From left to right: CEO Ken Kencel; head of origination and capital markets Randy Schwimmer; chief risk officer Christopher Cox; head of underwriting and portfolio managemant George Kurteson.
From left to right: CEO Ken Kencel; head of origination and capital markets Randy Schwimmer; chief risk officer Christopher Cox; head of underwriting and portfolio managemant George Kurteson. Photo credit: Churchill

Following on the heels of a record year of capital raising, debt financing provider Churchill Asset Management recently closed a $300 million collateralized loan obligation fund, Churchill Middle Market CLO IV. Churchill is part of Nuveen, the asset management division of TIAA. Overall, Churchill manages more than $4.4 billion in committed capital. We asked CEO Ken Kencel about his firm’s investment approach and thoughts on middle-market lending.
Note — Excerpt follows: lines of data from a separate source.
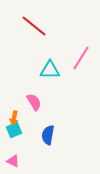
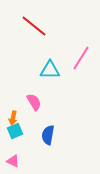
orange arrow: moved 1 px left
cyan square: moved 1 px right, 1 px down
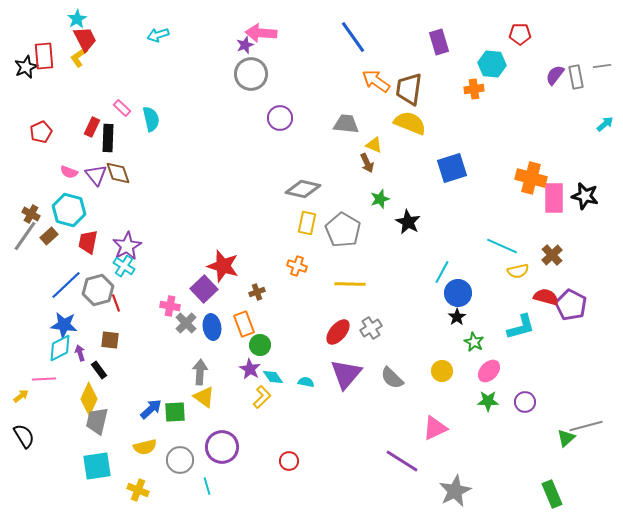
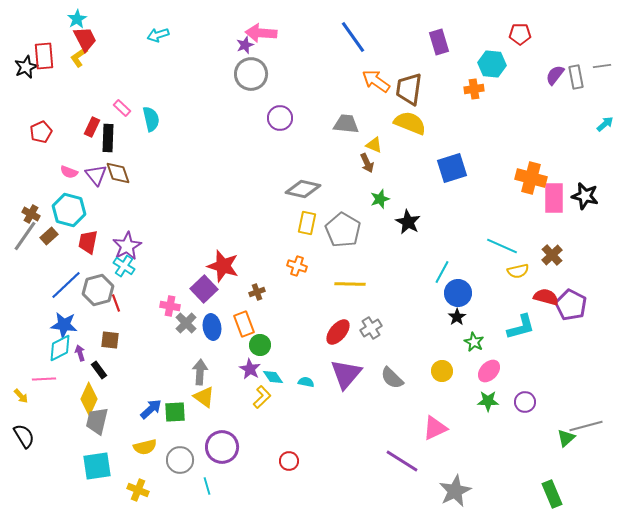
yellow arrow at (21, 396): rotated 84 degrees clockwise
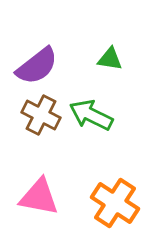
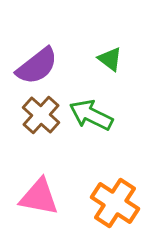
green triangle: rotated 28 degrees clockwise
brown cross: rotated 15 degrees clockwise
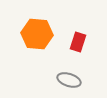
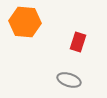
orange hexagon: moved 12 px left, 12 px up
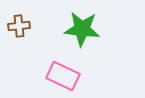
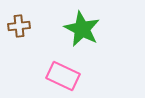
green star: rotated 21 degrees clockwise
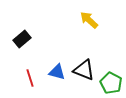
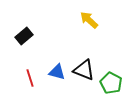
black rectangle: moved 2 px right, 3 px up
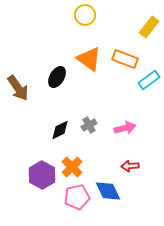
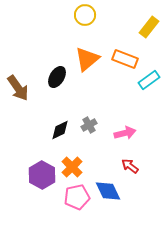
orange triangle: moved 2 px left; rotated 44 degrees clockwise
pink arrow: moved 5 px down
red arrow: rotated 42 degrees clockwise
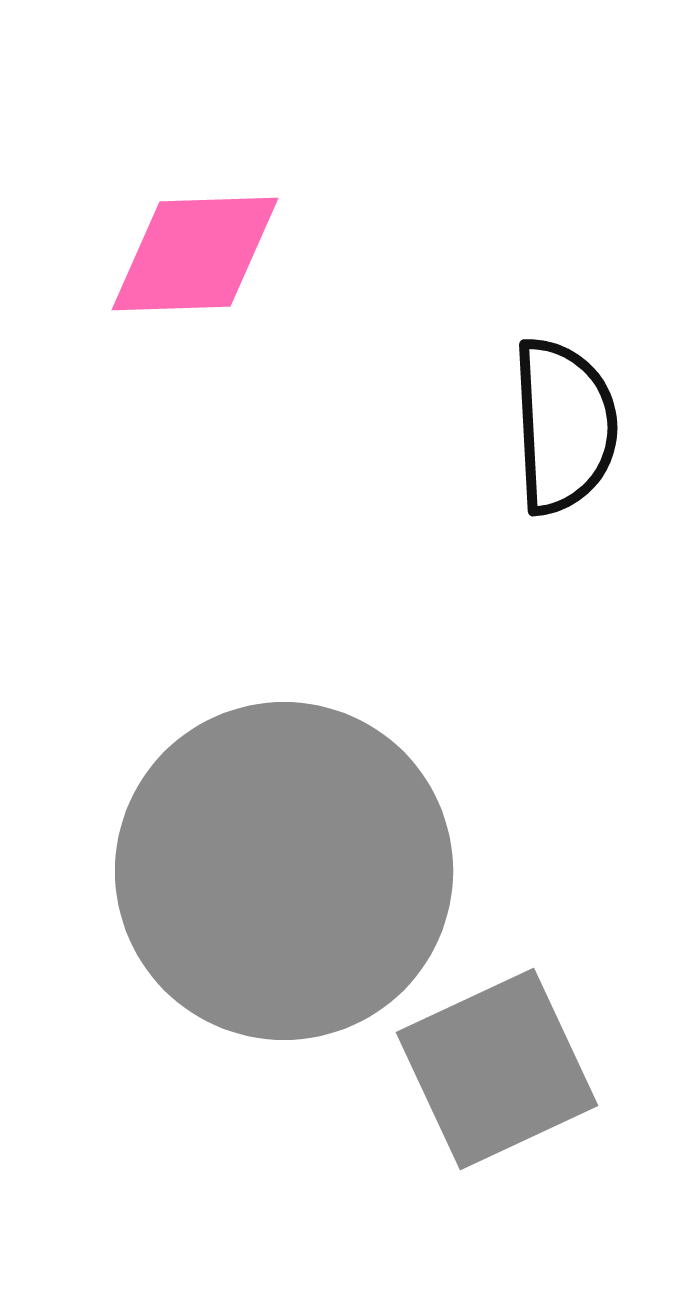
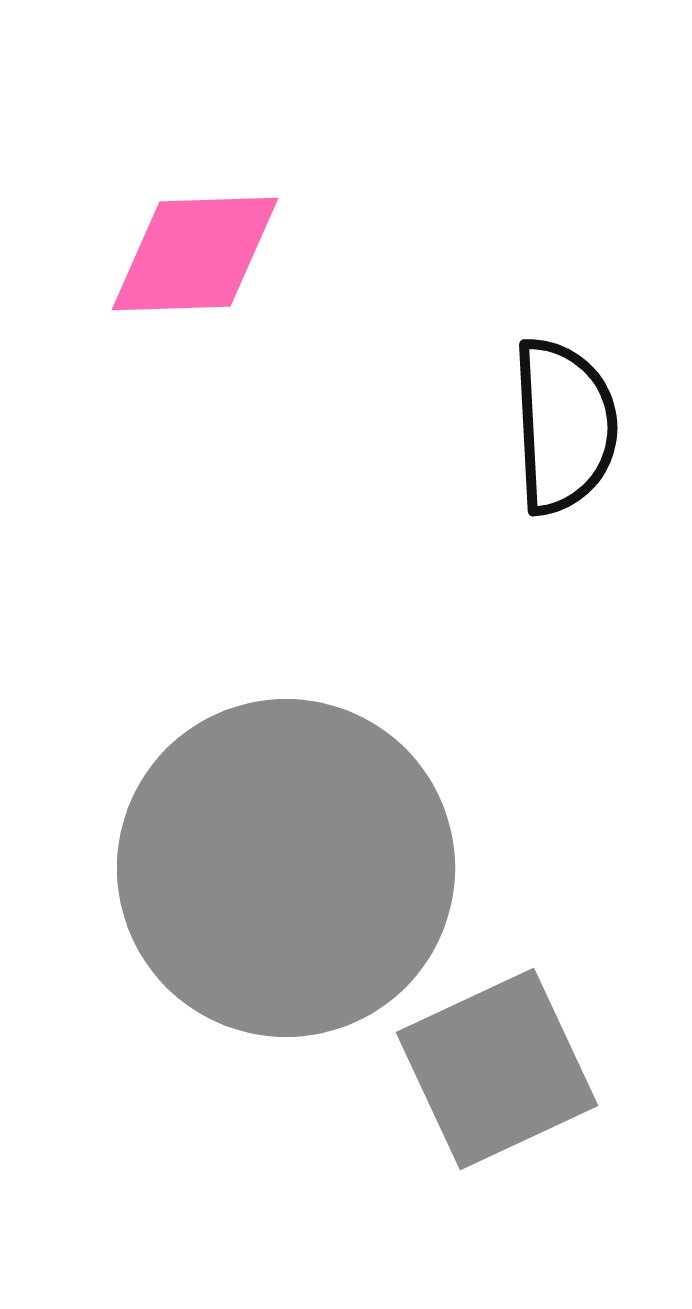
gray circle: moved 2 px right, 3 px up
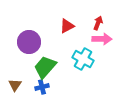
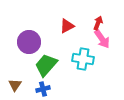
pink arrow: rotated 54 degrees clockwise
cyan cross: rotated 20 degrees counterclockwise
green trapezoid: moved 1 px right, 2 px up
blue cross: moved 1 px right, 2 px down
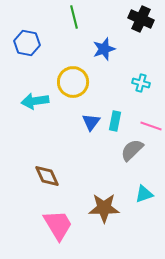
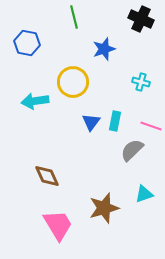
cyan cross: moved 1 px up
brown star: rotated 16 degrees counterclockwise
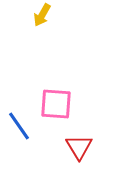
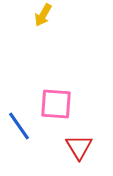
yellow arrow: moved 1 px right
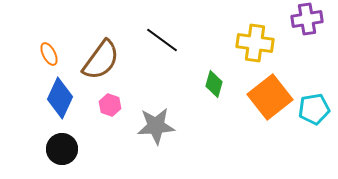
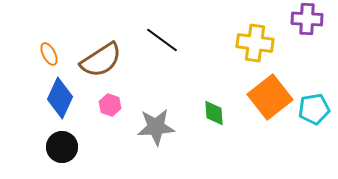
purple cross: rotated 12 degrees clockwise
brown semicircle: rotated 21 degrees clockwise
green diamond: moved 29 px down; rotated 20 degrees counterclockwise
gray star: moved 1 px down
black circle: moved 2 px up
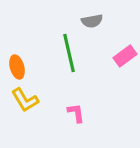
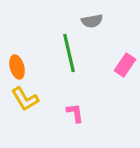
pink rectangle: moved 9 px down; rotated 20 degrees counterclockwise
yellow L-shape: moved 1 px up
pink L-shape: moved 1 px left
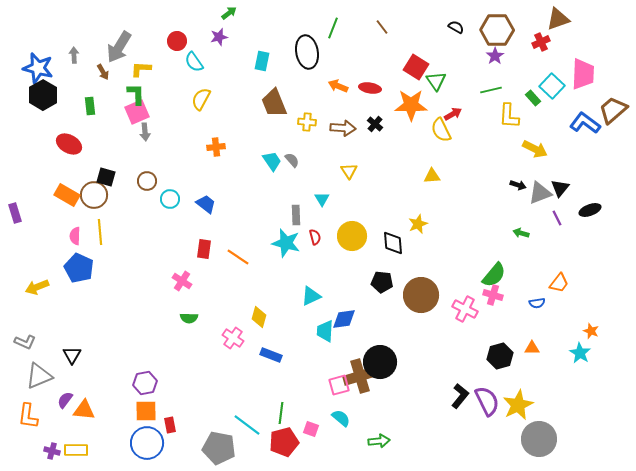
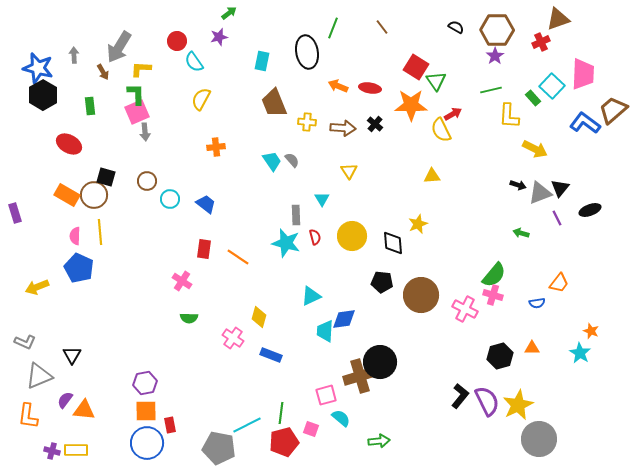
pink square at (339, 385): moved 13 px left, 10 px down
cyan line at (247, 425): rotated 64 degrees counterclockwise
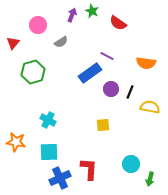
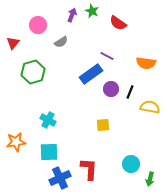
blue rectangle: moved 1 px right, 1 px down
orange star: rotated 18 degrees counterclockwise
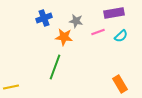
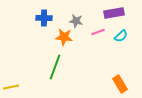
blue cross: rotated 21 degrees clockwise
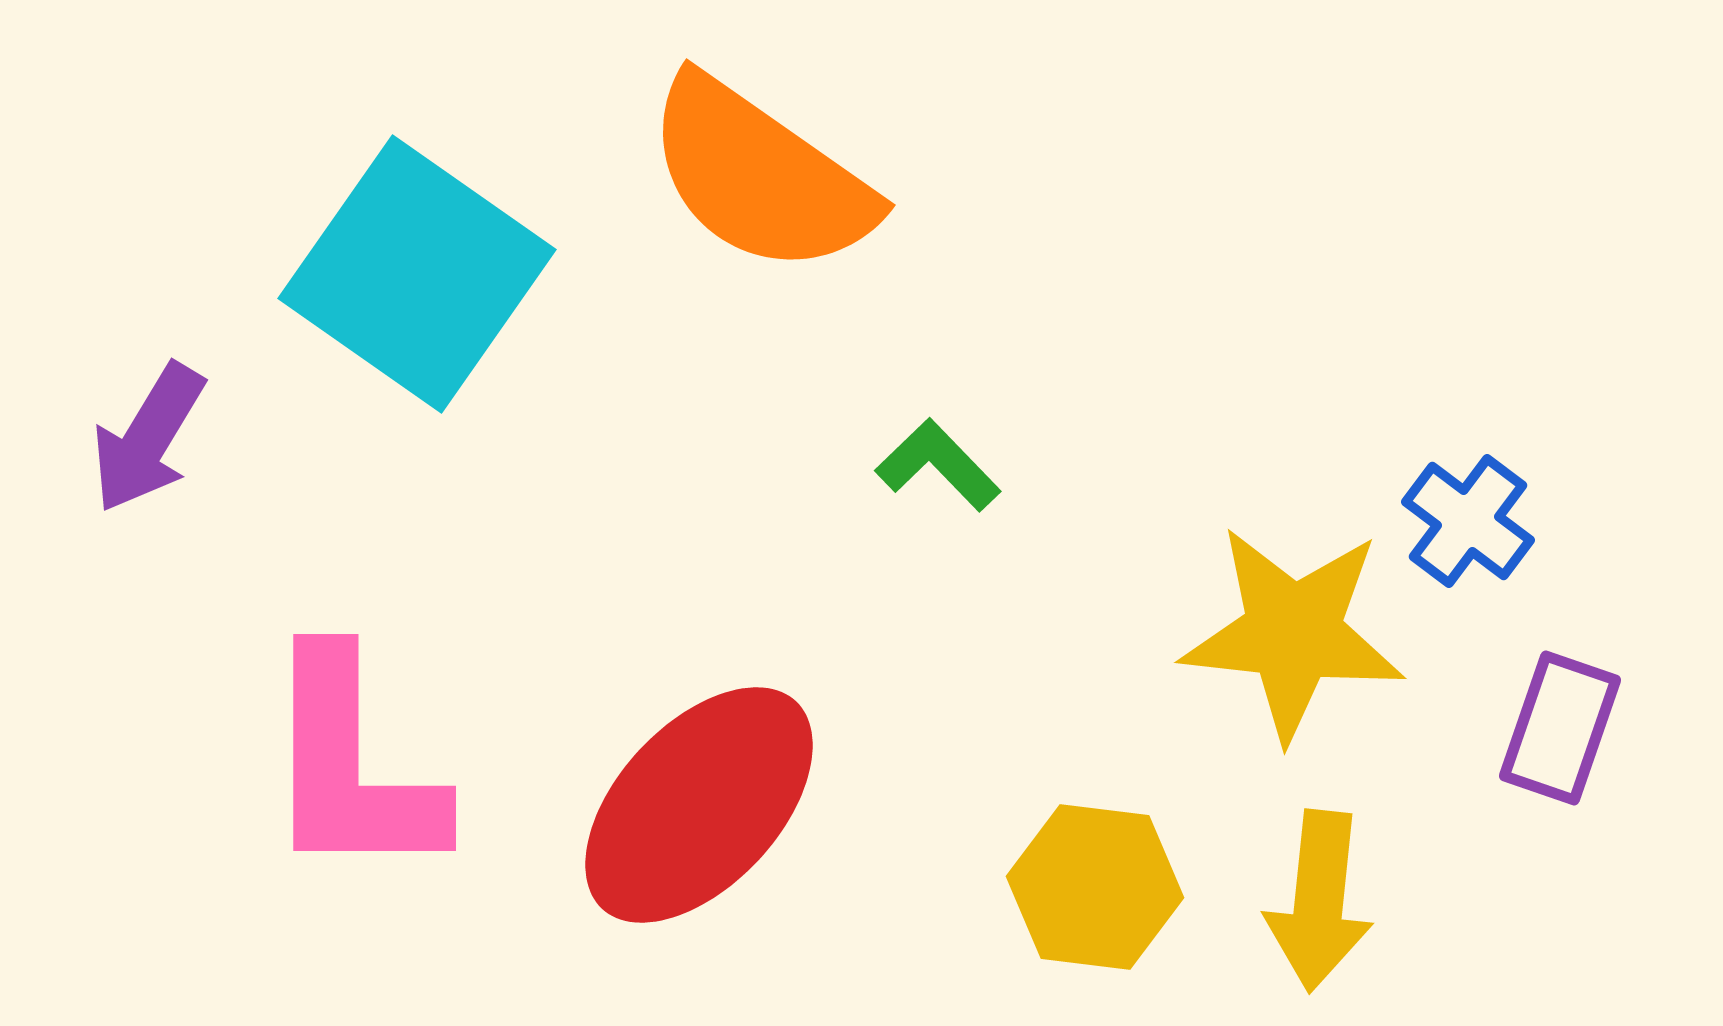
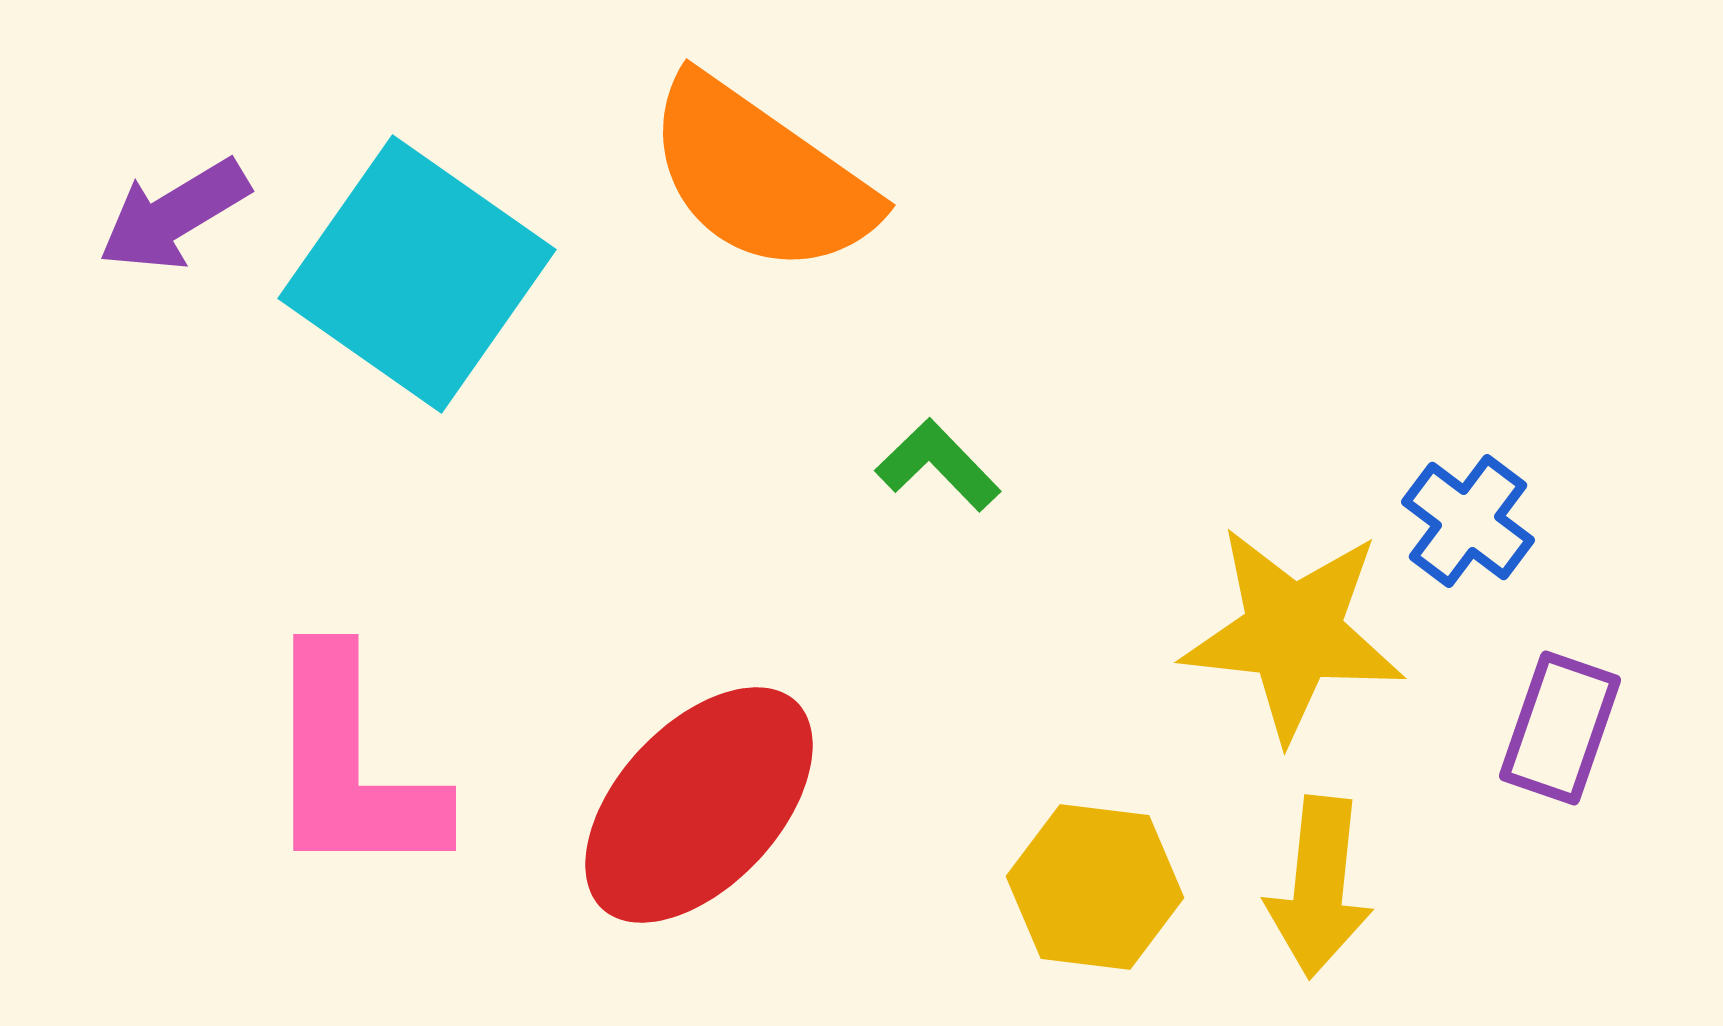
purple arrow: moved 26 px right, 223 px up; rotated 28 degrees clockwise
yellow arrow: moved 14 px up
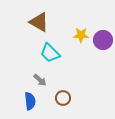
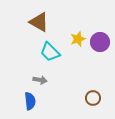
yellow star: moved 3 px left, 4 px down; rotated 21 degrees counterclockwise
purple circle: moved 3 px left, 2 px down
cyan trapezoid: moved 1 px up
gray arrow: rotated 32 degrees counterclockwise
brown circle: moved 30 px right
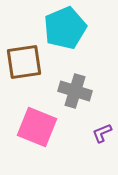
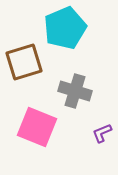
brown square: rotated 9 degrees counterclockwise
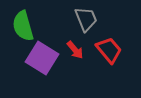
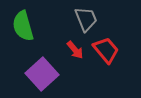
red trapezoid: moved 3 px left
purple square: moved 16 px down; rotated 16 degrees clockwise
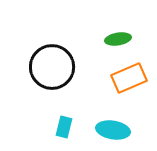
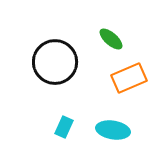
green ellipse: moved 7 px left; rotated 50 degrees clockwise
black circle: moved 3 px right, 5 px up
cyan rectangle: rotated 10 degrees clockwise
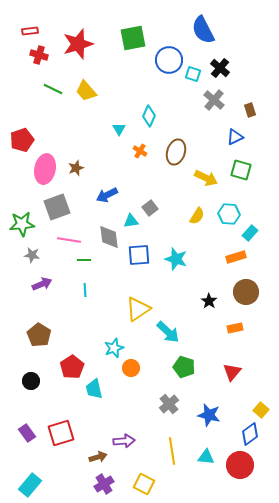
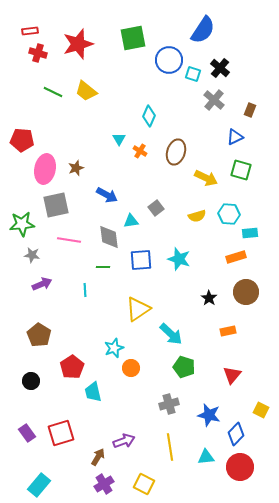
blue semicircle at (203, 30): rotated 120 degrees counterclockwise
red cross at (39, 55): moved 1 px left, 2 px up
green line at (53, 89): moved 3 px down
yellow trapezoid at (86, 91): rotated 10 degrees counterclockwise
brown rectangle at (250, 110): rotated 40 degrees clockwise
cyan triangle at (119, 129): moved 10 px down
red pentagon at (22, 140): rotated 25 degrees clockwise
blue arrow at (107, 195): rotated 125 degrees counterclockwise
gray square at (57, 207): moved 1 px left, 2 px up; rotated 8 degrees clockwise
gray square at (150, 208): moved 6 px right
yellow semicircle at (197, 216): rotated 42 degrees clockwise
cyan rectangle at (250, 233): rotated 42 degrees clockwise
blue square at (139, 255): moved 2 px right, 5 px down
cyan star at (176, 259): moved 3 px right
green line at (84, 260): moved 19 px right, 7 px down
black star at (209, 301): moved 3 px up
orange rectangle at (235, 328): moved 7 px left, 3 px down
cyan arrow at (168, 332): moved 3 px right, 2 px down
red triangle at (232, 372): moved 3 px down
cyan trapezoid at (94, 389): moved 1 px left, 3 px down
gray cross at (169, 404): rotated 24 degrees clockwise
yellow square at (261, 410): rotated 14 degrees counterclockwise
blue diamond at (250, 434): moved 14 px left; rotated 10 degrees counterclockwise
purple arrow at (124, 441): rotated 15 degrees counterclockwise
yellow line at (172, 451): moved 2 px left, 4 px up
brown arrow at (98, 457): rotated 42 degrees counterclockwise
cyan triangle at (206, 457): rotated 12 degrees counterclockwise
red circle at (240, 465): moved 2 px down
cyan rectangle at (30, 485): moved 9 px right
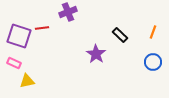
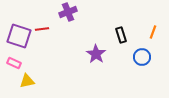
red line: moved 1 px down
black rectangle: moved 1 px right; rotated 28 degrees clockwise
blue circle: moved 11 px left, 5 px up
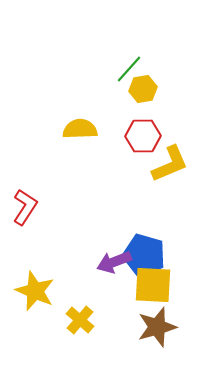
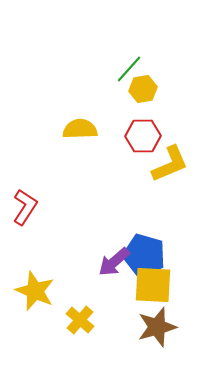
purple arrow: rotated 20 degrees counterclockwise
Describe Churchill’s investment strategy.
Churchill is a leading provider of senior and unitranche debt financing to middle-market companies, primarily those backed by leading private equity firms. As a majority-owned affiliate of Nuveen, the asset manager of TIAA, we invest materially alongside our third-party investors in every transaction we do. This alignment is a key distinguishing characteristic of our firm. In addition, we enjoy long-standing and very strong relationships with our private equity sponsors that go back, in many cases, over a decade. TIAA is also a large investor in many of these firms, which gives us a significant advantage in sourcing higher quality opportunities from these firms. Finally, in the current competitive financing environment, our ability to be both highly responsive and to invest with significant scale further distinguishes us from our competitors. Private equity sponsors increasingly are focusing on a small core group of relationship lenders that they trust and can rely on. These key relationship lenders must be able to underwrite and invest a material amount in a given transaction, typically at least $100 million. We deliver on both counts.

What's new in middle-market lending?
The biggest change we’ve seen is the shift from banks to non-bank lenders. Suppliers of private credit, in turn, are enhancing their ability to compete with investment banks to lead deals. They accomplish this by being able to hold larger commitments and syndicate transactions that banks don’t want to hold. The other major change we’ve seen is a loosening of loan terms in the middle market. With more capital coming online, terms are becoming increasingly issuer-friendly and the lines between financing options are blurring. Covenant-lite loans are coming down market, as are looser debt baskets and wider cushions. Finally, relationships increasingly matter. Sponsors are limiting their financing partners to trusted lenders and limited partners. This has led to a concentration of the middle market into fewer platforms that can underwrite bigger tickets. The ability to aggregate investor demand for loans from a wide range of capital sources has made the largest platforms even more relevant to private equity sponsors.

Why do investors like CLOs?
First and foremost, collateralized loan obligations across the capital structure offer attractive risk-return profiles compared to other forms of corporate debt. The competitive yields offered by CLOs are a huge draw for income-hungry investors, especially in a rising rate environment. The CLO market has also proved to be resilient over time. During the credit crisis and throughout this current cycle, middle market loans have performed better than many other loans, which in turn has expanded the potential universe of investors willing to invest in them. Lastly, we think greater transparency has played a role in rising investor interest. In the case of middle-market loans, the information flow on loan performance, mark-to-market values, etc. has improved considerably over time. Managers such as Churchill have worked hard to provide detailed information on each loan to investors so they have the ability to track progress beyond the data produced for monthly trustee reports.

What is your outlook for M&A?
We think M&A in the middle market will continue to be robust in 2018. The Gross Domestic Product is expected to track at or above 2 percent for the next several years, buoyed by corporate tax cuts. Dry powder for both private equity and private credit has also been accumulated in significant amounts over the past several years. That capital needs to be deployed, so investors are feeling a sense of urgency to participate in auctions. In addition, corporations have a record amount of cash on their balance sheets – more than $2 trillion at last count. Middle-market companies are attractive targets for corporations that are looking to make strategic acquisitions. This is especially true for target companies that provide a technology edge or a discrete opportunity to grow revenues and margins, as is often the case for middle market companies. This has contributed to purchase price multiples for middle market sponsored transactions also being at record levels.